There are many other objects in Kubernetes, such as Namespaces, StatefulSets, Jobs, CronJobs, etc. You can see the complete list of available objects by typing kubectl api-resources in your terminal.

Where to practice Kubernetes
There are several ways to practice Kubernetes on your laptop, depending on your preferences and resources. Here are some of the options you can try:
• Minikube: This is a single-node Kubernetes cluster inside a virtual machine. You will need a virtualization option, such as VirtualBox or Hyper-V, to be installed on your laptop. The official website of Kubernetes provides complete instructions on how to get started with Minikube. You will also need kubectl, the command-line tool to deploy and manage applications on Kubernetes.
• KinD: This is a tool that lets you run Kubernetes clusters using Docker containers as nodes. You will need Docker installed on your laptop. KinD is designed for testing Kubernetes itself, but you can also use it for local development or learning.
• K3d: This is another tool that runs Kubernetes clusters using Docker containers. It is based on k3s, a lightweight Kubernetes distribution that works well on low-resource devices. You will need Docker and k3s installed on your laptop. K3d is easy to install and use, and it supports multiple clusters and load balancers.
• Play with Kubernetes: This is an online playground that lets you create and interact with Kubernetes clusters in your browser. You don't need to install anything on your laptop, but you will need an internet connection. You can use this platform to learn the basics of Kubernetes or try out different scenarios.
What exactly Kubernetes will NOT DO.
Kubernetes is a powerful platform for managing containerized applications, but it is not a magic bullet that can solve all your problems. There are some things that Kubernetes will not do, such as:
• Kubernetes will not run your applications for you: You still need to write, package, and deploy your code to Kubernetes clusters. Kubernetes will not automatically fix bugs, optimize performance, or secure your applications. You are responsible for the quality and functionality of your code.
• Kubernetes will not manage your infrastructure for you: You still need to provision, configure, and maintain the servers, networks, storage, and other resources that Kubernetes runs on. Kubernetes will not automatically scale up or down your infrastructure, patch vulnerabilities, or backup your data. You are responsible for the availability and reliability of your infrastructure.
• Kubernetes will not support Docker as a container runtime: Starting from version 1.20, Kubernetes will no longer support Docker as a container runtime option. This means that you will not be able to use Docker commands or tools to interact with Kubernetes pods or containers. However, you can still use Docker to build and push container images, as long as they comply with the Open Container Initiative (OCI) standards. You will need to use a different container runtime, such as containerd or CRI-O, to run your containers on Kubernetes.

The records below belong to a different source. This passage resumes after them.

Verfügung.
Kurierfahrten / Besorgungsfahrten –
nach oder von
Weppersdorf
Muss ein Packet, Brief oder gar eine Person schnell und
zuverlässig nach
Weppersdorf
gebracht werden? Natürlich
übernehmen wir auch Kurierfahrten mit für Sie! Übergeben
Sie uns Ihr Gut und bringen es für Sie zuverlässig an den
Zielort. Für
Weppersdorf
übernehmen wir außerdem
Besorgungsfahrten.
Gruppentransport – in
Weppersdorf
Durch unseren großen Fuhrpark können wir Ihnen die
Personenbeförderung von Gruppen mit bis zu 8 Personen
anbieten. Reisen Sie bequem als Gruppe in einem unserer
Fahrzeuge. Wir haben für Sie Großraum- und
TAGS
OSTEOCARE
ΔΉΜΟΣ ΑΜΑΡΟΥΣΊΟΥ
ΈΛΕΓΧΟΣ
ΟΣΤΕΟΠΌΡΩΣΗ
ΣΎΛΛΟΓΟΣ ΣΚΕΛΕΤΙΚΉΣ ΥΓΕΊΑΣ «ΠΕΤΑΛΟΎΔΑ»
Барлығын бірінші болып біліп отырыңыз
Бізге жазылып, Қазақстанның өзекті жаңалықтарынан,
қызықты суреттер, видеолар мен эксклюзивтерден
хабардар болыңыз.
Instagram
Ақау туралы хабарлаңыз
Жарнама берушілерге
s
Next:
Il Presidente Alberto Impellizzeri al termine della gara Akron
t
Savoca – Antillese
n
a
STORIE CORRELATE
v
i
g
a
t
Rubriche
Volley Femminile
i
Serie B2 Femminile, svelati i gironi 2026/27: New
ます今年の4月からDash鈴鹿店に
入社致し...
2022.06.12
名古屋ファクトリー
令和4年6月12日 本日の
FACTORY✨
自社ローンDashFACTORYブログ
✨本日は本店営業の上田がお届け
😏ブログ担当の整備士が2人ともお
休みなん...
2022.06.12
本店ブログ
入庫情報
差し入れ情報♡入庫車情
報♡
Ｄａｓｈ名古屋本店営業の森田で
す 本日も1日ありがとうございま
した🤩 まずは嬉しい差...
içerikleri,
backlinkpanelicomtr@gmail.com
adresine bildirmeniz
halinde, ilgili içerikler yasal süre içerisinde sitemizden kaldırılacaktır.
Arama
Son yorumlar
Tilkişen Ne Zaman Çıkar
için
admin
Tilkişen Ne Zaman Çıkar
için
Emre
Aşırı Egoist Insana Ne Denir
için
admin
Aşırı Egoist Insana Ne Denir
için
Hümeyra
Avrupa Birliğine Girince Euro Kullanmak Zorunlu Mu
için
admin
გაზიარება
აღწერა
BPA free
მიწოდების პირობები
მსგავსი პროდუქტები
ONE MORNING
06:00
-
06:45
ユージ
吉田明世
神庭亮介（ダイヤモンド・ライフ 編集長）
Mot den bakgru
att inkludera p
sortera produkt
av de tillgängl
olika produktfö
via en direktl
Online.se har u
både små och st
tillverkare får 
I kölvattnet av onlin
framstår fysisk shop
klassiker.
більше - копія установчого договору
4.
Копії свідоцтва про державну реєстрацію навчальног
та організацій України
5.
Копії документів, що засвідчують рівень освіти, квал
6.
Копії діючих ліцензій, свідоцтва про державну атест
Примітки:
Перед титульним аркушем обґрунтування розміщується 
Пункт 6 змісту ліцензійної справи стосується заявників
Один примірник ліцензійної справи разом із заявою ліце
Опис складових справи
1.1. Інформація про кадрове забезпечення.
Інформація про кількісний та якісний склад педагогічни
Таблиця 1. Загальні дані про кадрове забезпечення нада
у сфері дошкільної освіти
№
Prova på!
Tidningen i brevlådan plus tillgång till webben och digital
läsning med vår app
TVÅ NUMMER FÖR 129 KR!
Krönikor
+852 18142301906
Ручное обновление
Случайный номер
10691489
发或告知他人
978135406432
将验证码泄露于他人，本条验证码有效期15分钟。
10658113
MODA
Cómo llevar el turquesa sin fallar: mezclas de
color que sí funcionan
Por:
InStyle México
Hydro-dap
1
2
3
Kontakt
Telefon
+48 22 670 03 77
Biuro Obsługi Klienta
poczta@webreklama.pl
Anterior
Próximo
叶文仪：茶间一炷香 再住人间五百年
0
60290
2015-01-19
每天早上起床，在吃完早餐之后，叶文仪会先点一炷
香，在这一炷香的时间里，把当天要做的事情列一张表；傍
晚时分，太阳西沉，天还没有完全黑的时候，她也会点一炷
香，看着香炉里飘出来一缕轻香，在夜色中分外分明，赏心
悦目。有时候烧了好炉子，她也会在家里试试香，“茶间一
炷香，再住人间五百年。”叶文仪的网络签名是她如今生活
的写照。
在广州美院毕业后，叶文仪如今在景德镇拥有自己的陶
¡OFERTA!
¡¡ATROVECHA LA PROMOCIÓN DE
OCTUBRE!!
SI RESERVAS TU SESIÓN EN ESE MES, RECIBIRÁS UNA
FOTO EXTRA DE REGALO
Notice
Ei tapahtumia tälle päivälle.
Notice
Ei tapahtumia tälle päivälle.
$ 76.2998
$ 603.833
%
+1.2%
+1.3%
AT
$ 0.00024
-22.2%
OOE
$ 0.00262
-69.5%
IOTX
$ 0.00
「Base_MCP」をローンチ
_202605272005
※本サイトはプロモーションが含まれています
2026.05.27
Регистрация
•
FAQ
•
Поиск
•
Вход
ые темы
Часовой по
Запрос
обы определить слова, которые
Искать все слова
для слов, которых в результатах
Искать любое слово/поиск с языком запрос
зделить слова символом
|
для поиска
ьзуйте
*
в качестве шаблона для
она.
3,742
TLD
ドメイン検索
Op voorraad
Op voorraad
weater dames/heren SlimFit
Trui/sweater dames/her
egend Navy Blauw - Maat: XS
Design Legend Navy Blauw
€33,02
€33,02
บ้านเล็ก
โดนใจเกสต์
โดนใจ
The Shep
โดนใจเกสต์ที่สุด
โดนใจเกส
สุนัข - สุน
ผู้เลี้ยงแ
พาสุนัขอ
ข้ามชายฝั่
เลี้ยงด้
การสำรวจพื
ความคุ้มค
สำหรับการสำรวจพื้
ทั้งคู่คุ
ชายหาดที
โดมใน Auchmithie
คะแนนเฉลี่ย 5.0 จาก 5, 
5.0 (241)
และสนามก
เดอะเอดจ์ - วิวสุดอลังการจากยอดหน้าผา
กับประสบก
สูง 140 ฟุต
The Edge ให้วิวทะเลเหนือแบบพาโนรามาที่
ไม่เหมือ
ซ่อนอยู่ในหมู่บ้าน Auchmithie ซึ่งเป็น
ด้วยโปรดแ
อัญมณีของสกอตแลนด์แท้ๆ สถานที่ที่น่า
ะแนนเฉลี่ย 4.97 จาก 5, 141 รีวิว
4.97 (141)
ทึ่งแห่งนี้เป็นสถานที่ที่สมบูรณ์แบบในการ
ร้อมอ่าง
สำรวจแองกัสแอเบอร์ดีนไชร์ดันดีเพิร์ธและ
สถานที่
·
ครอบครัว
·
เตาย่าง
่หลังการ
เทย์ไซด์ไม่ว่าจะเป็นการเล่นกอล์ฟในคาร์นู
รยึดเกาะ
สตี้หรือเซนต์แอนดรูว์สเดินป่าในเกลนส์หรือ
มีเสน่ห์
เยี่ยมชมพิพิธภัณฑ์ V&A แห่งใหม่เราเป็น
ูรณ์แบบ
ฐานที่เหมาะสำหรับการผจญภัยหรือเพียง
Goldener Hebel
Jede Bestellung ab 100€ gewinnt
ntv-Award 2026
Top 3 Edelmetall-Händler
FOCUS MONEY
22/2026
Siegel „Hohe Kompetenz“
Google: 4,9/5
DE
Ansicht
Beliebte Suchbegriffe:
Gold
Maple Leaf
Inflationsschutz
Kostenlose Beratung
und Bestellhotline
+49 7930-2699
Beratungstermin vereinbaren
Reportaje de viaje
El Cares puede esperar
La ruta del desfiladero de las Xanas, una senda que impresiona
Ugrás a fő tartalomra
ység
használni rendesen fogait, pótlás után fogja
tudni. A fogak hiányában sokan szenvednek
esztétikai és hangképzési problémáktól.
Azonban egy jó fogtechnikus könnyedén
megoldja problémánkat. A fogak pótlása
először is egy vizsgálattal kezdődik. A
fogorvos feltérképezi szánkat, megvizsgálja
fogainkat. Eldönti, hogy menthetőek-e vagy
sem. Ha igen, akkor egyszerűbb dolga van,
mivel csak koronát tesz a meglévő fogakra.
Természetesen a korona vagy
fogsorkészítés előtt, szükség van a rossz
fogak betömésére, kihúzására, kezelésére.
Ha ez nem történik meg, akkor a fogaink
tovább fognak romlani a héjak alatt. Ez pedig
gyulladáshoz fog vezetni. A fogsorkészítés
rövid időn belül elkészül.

• Kubernetes will not simplify complex applications: Kubernetes can help you orchestrate and scale your applications, but it can also introduce new layers of complexity and abstraction. You will need to learn how to use Kubernetes concepts and components, such as pods, services, deployments, ingress, configmaps, secrets, etc. You will also need to monitor and troubleshoot your applications across multiple nodes and clusters. Kubernetes can make simple applications more complicated than they need to be.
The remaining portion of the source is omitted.